### Activity
Word for word, copy all the data and drop the pictures.

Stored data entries
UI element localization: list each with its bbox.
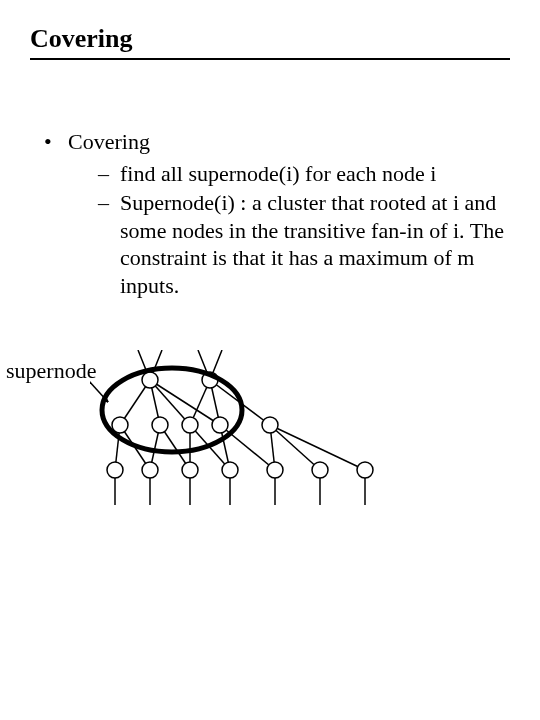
slide: Covering Covering find all supernode(i) … bbox=[0, 0, 540, 720]
svg-point-32 bbox=[152, 417, 168, 433]
title-block: Covering bbox=[30, 24, 510, 60]
svg-point-39 bbox=[222, 462, 238, 478]
svg-point-42 bbox=[357, 462, 373, 478]
content-block: Covering find all supernode(i) for each … bbox=[40, 128, 510, 305]
svg-line-44 bbox=[90, 380, 108, 402]
svg-point-35 bbox=[262, 417, 278, 433]
dash-list: find all supernode(i) for each node i Su… bbox=[68, 160, 510, 300]
diagram-label: supernode bbox=[6, 358, 96, 384]
svg-point-29 bbox=[142, 372, 158, 388]
supernode-diagram bbox=[90, 350, 410, 550]
svg-point-33 bbox=[182, 417, 198, 433]
title-underline bbox=[30, 58, 510, 60]
bullet-item: Covering find all supernode(i) for each … bbox=[40, 128, 510, 299]
svg-point-36 bbox=[107, 462, 123, 478]
svg-point-43 bbox=[102, 368, 242, 452]
slide-title: Covering bbox=[30, 24, 510, 54]
svg-point-40 bbox=[267, 462, 283, 478]
bullet-list: Covering find all supernode(i) for each … bbox=[40, 128, 510, 299]
bullet-label: Covering bbox=[68, 129, 150, 154]
svg-point-41 bbox=[312, 462, 328, 478]
svg-point-31 bbox=[112, 417, 128, 433]
dash-item: Supernode(i) : a cluster that rooted at … bbox=[98, 189, 510, 299]
svg-point-34 bbox=[212, 417, 228, 433]
svg-point-37 bbox=[142, 462, 158, 478]
svg-point-38 bbox=[182, 462, 198, 478]
dash-item: find all supernode(i) for each node i bbox=[98, 160, 510, 188]
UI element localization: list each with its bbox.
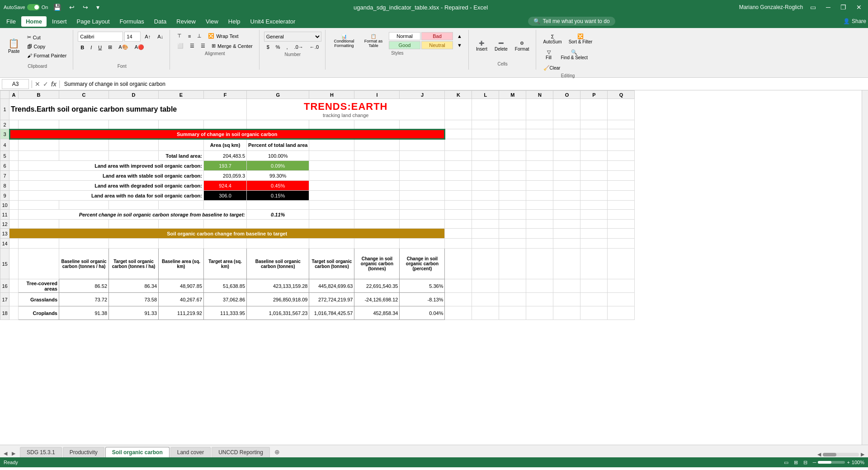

### Finished task
UI element localization: list each with its bbox.
slide: Covering Covering find all supernode(i) … bbox=[0, 0, 540, 720]
svg-point-32 bbox=[152, 417, 168, 433]
title-block: Covering bbox=[30, 24, 510, 60]
svg-point-39 bbox=[222, 462, 238, 478]
svg-point-42 bbox=[357, 462, 373, 478]
content-block: Covering find all supernode(i) for each … bbox=[40, 128, 510, 305]
svg-line-44 bbox=[90, 380, 108, 402]
svg-point-35 bbox=[262, 417, 278, 433]
dash-list: find all supernode(i) for each node i Su… bbox=[68, 160, 510, 300]
diagram-label: supernode bbox=[6, 358, 96, 384]
svg-point-29 bbox=[142, 372, 158, 388]
supernode-diagram bbox=[90, 350, 410, 550]
svg-point-33 bbox=[182, 417, 198, 433]
title-underline bbox=[30, 58, 510, 60]
bullet-item: Covering find all supernode(i) for each … bbox=[40, 128, 510, 299]
svg-point-36 bbox=[107, 462, 123, 478]
svg-point-43 bbox=[102, 368, 242, 452]
slide-title: Covering bbox=[30, 24, 510, 54]
svg-point-40 bbox=[267, 462, 283, 478]
bullet-list: Covering find all supernode(i) for each … bbox=[40, 128, 510, 299]
bullet-label: Covering bbox=[68, 129, 150, 154]
svg-point-41 bbox=[312, 462, 328, 478]
svg-point-31 bbox=[112, 417, 128, 433]
dash-item: Supernode(i) : a cluster that rooted at … bbox=[98, 189, 510, 299]
svg-point-34 bbox=[212, 417, 228, 433]
svg-point-37 bbox=[142, 462, 158, 478]
svg-point-38 bbox=[182, 462, 198, 478]
dash-item: find all supernode(i) for each node i bbox=[98, 160, 510, 188]
UI element localization: list each with its bbox.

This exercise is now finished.